Secretary of State Marco Rubio said negotiations with Iran must also include discussions about the regime’s ballistic missile program, support for terrorist groups across the region, and attacks on its own people.
Meanwhile, Iranians are attempting to find their loved ones and communicate with the outside world. Reports by locals described bodies piled on top of one another, family members missing, the possibility of mass graves, and security forces shooting the injured inside hospitals.
According to the US-based Human Rights Activists News Agency, the regime has arrested more than 50,000 people and severely injured at least 11,000. One of Afshar’s church members in Turkey was concerned about her nephew, whom authorities detained more than two weeks ago. They released him last week, and his father took him to a local doctor, afraid he may have been poisoned in custody. Some unverified reports claim security forces have poisoned protesters before releasing them. Borji said authorities are arresting doctors treating the wounded and lawyers representing protesters.
Afshar said he hadn’t heard from his four church members in Iran for nearly a month, but the Iranian Christians finally connected with each other over local phone lines last week, and two members left Afshar voice messages on Telegram letting him know all were accounted for. “That’s the best they could do,” Afshar said, noting that Tehran continues to limit internet access. One church member told him the regime is arresting Christians and accusing them of spying for Israel or the United States.

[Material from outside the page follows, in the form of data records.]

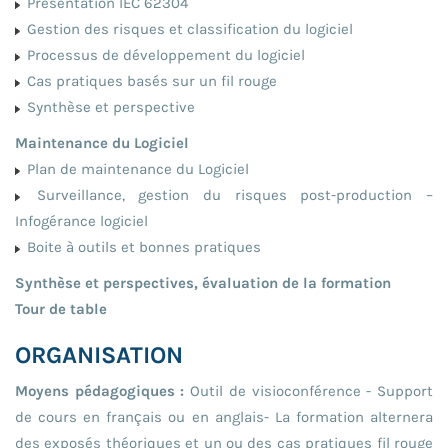
Présentation IEC 62304
Gestion des risques et classification du logiciel
Processus de développement du logiciel
Cas pratiques basés sur un fil rouge
Synthèse et perspective
Maintenance du Logiciel
Plan de maintenance du Logiciel
Surveillance, gestion du risques post-production –
Infogérance logiciel
Boite à outils et bonnes pratiques
Synthèse et perspectives, évaluation de la formation
Tour de table
ORGANISATION
Moyens pédagogiques :
Outil de visioconférence - Support
de cours en français ou en anglais- La formation alternera
des exposés théoriques et un ou des cas pratiques fil rouge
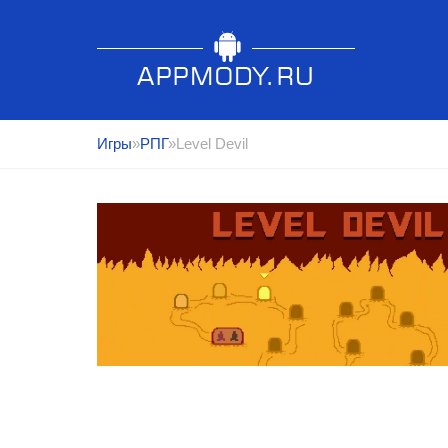
Игры
»
РПГ
»Level Devil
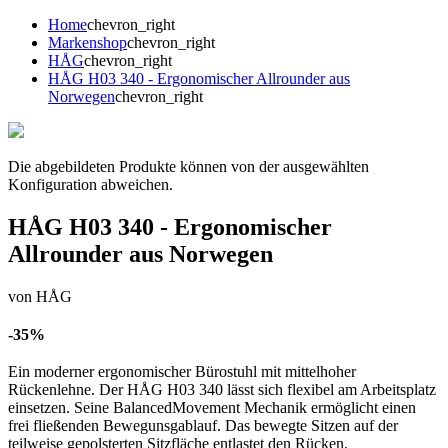
Home
chevron_right
Markenshop
chevron_right
HÅG
chevron_right
HÅG H03 340 - Ergonomischer Allrounder aus
Norwegen
chevron_right
Die abgebildeten Produkte können von der ausgewählten
Konfiguration abweichen.
HÅG H03 340 - Ergonomischer
Allrounder aus Norwegen
von HÅG
-35%
Ein moderner ergonomischer Bürostuhl mit mittelhoher
Rückenlehne. Der HÅG H03 340 lässt sich flexibel am Arbeitsplatz
einsetzen. Seine BalancedMovement Mechanik ermöglicht einen
frei fließenden Bewegunsgablauf. Das bewegte Sitzen auf der
teilweise gepolsterten Sitzfläche entlastet den Rücken.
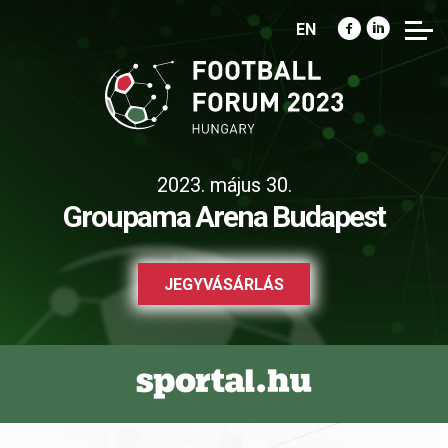
EN
2023. május 30.
Groupama Arena Budapest
JEGYVÁSÁRLÁS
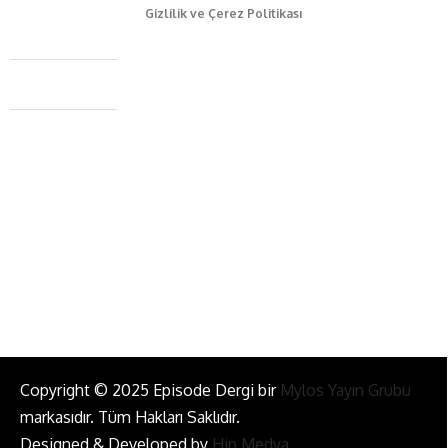
Gizlilik ve Çerez Politikası
Caferağa Mah. Dr. Şakir Paşa Sok. No3/A Kadıköy İstanbul
+90 543 345 46 00
info@episodemag.com
Bizi Takip Et!
Copyright © 2025 Episode Dergi bir
Mylos Yayın Grubu
markasıdır. Tüm Hakları Saklıdır.
Designed & Developed by
Hip Medya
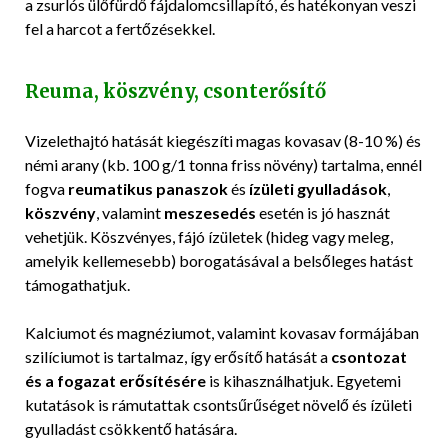
a zsurlós ülőfürdő fájdalomcsillapító, és hatékonyan veszi
fel a harcot a fertőzésekkel.
Reuma, köszvény, csonterősítő
Vizelethajtó hatását kiegészíti magas kovasav (8-10 %) és
némi arany (kb. 100 g/1 tonna friss növény) tartalma, ennél
fogva
reumatikus panaszok
és
ízületi gyulladások
,
köszvény
, valamint
meszesedés
esetén is jó hasznát
vehetjük. Köszvényes, fájó ízületek (hideg vagy meleg,
amelyik kellemesebb) borogatásával a belsőleges hatást
támogathatjuk.
Kalciumot és magnéziumot, valamint kovasav formájában
szilíciumot is tartalmaz, így erősítő hatását a
csontozat
és a fogazat erősítésére
is kihasználhatjuk. Egyetemi
kutatások is rámutattak csontsűrűséget növelő és ízületi
gyulladást csökkentő hatására.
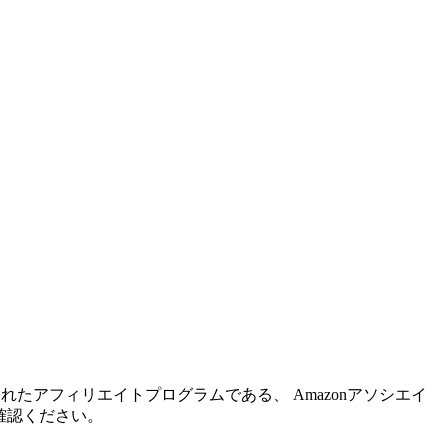
れたアフィリエイトプログラムである、 Amazonアソシエイ
確認ください。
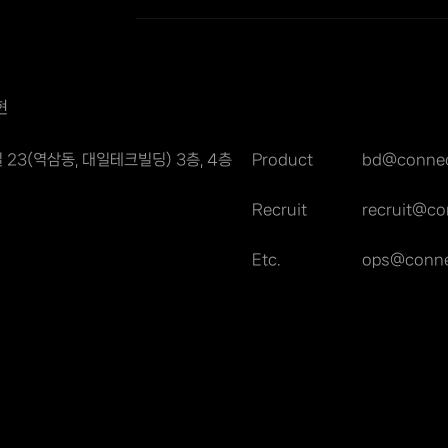
현
23(역삼동, 대일테크빌딩) 3층, 4층
Product
bd@connec
Recruit
recruit@c
Etc.
ops@conne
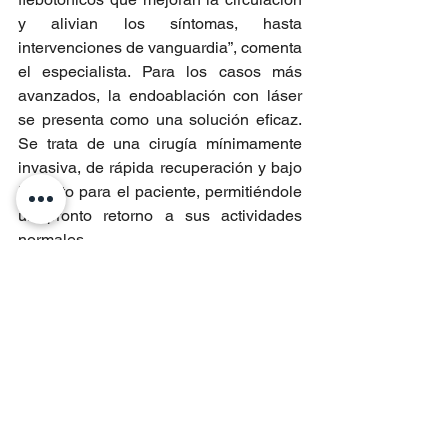
y alivian los síntomas, hasta 
intervenciones de vanguardia”, comenta 
el especialista. Para los casos más 
avanzados, la endoablación con láser 
se presenta como una solución eficaz. 
Se trata de una cirugía mínimamente 
invasiva, de rápida recuperación y bajo 
impacto para el paciente, permitiéndole 
un pronto retorno a sus actividades 
normales.
Entradas recientes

According to Borji, Christians are doubly vulnerable when they attend protests. Iranian authorities already target Christians and have sentenced some to ten or more years in prison for participating in or leading house churches. In 2025, security forces arrested 254 Christians—almost double the number from the year prior. Borji said most of the arrests took place after the 12-day war with Israel in June when the regime was looking for scapegoats.

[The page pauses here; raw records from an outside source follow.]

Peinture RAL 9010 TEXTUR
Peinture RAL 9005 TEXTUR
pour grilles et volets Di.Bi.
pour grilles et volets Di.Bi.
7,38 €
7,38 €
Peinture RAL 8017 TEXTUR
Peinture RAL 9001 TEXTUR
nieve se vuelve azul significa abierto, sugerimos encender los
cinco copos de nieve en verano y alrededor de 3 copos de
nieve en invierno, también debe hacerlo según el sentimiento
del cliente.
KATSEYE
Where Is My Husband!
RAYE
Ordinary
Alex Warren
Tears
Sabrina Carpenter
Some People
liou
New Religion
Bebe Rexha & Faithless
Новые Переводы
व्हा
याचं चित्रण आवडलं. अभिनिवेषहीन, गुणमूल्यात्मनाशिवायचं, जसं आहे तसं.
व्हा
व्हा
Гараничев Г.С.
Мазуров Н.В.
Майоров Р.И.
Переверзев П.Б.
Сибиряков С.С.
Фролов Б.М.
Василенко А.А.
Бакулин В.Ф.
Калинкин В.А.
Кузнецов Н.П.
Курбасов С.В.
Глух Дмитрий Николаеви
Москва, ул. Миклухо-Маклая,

Of those arrested last year, 57 Christians served sentences of imprisonment, exile, or forced labor, and 43 were still serving their sentences at the end of 2025, Borji added. Others remain in pretrial detention.
The arrests have continued into 2026, Borji said. “What is shocking is even during this time, the Ministry of Intelligence is still arresting and sentencing some of these Christians,” he added.
Borji said Iranians are more united in their calls for the US to strike the Iranian government than they have been in the past due to the regime’s increasingly brutal crackdowns. This has created some theological debate among Iranian Christians about civil disobedience and whether Christians should protest their government. Borji said many Iranian Christians have become more outspoken, and he has heard reports of pastors and priests attending protests and expressing solidarity with victims.
Still, the risks loom large. Afshar said his church members in Iran are understandably worried given the recent bloody crackdowns and ongoing arrests, yet their faith is resilient. One church member told Afshar, “I get on the street and share God’s love with whoever I come across, because the people are desperate and that’s the best I can do. That’s the only thing I can offer them.”